- _REQUIREMENT_
Locate each line with the string "energy" in the listing below and copy it.

- _RECORDS SUPPLIED_
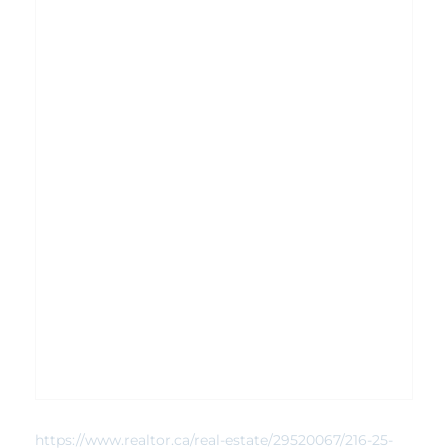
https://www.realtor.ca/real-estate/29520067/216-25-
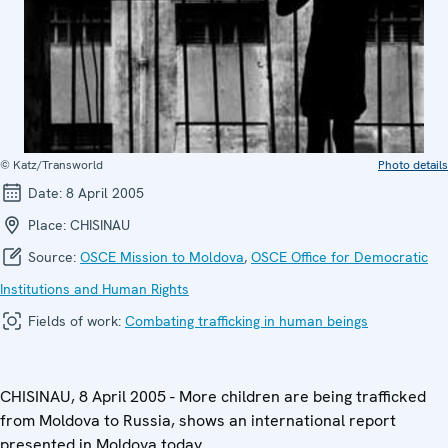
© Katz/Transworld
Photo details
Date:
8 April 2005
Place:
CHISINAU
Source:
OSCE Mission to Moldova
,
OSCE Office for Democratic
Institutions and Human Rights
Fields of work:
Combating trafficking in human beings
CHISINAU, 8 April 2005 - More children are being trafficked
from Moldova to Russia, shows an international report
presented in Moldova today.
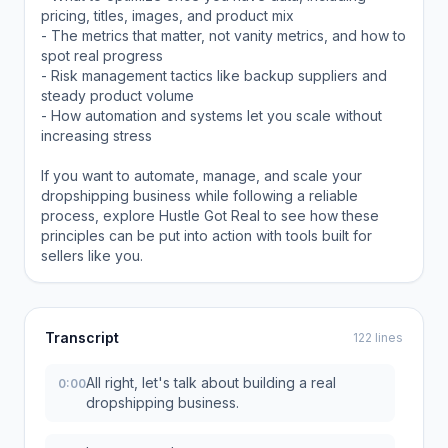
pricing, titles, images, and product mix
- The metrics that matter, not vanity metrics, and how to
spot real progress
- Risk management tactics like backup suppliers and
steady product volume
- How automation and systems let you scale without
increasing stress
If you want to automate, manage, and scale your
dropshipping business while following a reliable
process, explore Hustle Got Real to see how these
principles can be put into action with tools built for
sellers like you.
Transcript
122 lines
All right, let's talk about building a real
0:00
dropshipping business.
...
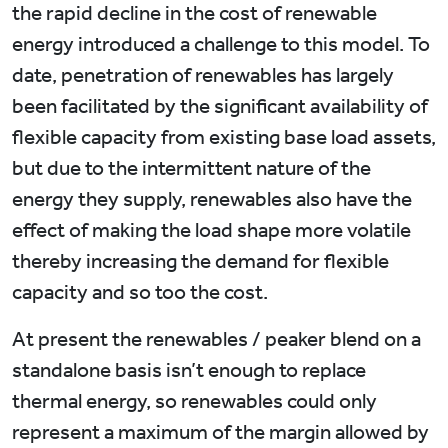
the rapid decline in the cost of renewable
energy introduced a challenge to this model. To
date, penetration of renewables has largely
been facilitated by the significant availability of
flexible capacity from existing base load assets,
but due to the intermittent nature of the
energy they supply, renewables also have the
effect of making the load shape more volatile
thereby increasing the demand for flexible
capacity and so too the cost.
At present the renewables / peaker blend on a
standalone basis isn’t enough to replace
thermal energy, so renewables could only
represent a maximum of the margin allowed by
==
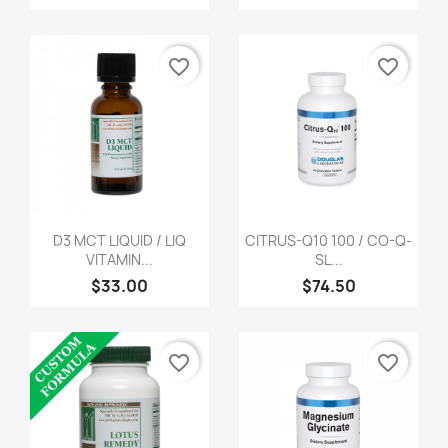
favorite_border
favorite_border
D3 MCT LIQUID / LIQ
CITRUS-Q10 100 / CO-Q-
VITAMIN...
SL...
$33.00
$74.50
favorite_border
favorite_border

- _OUTPUT BELOW_
energy introduced a challenge to this model. To
energy they supply, renewables also have the
thermal energy, so renewables could only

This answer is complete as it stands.